Input records -
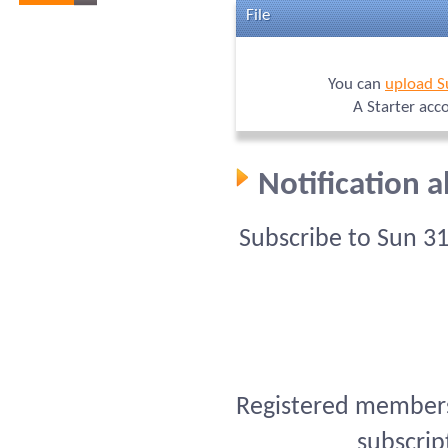
File
You can
upload S
A Starter acc
Notification 
Subscribe to Sun 3
Registered members 
subscrip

Work to complete -
Restate the data word for word without pictures.

Completed task -
File
You can
upload S
A Starter acc
Notification 
Subscribe to Sun 3
Registered members 
subscrip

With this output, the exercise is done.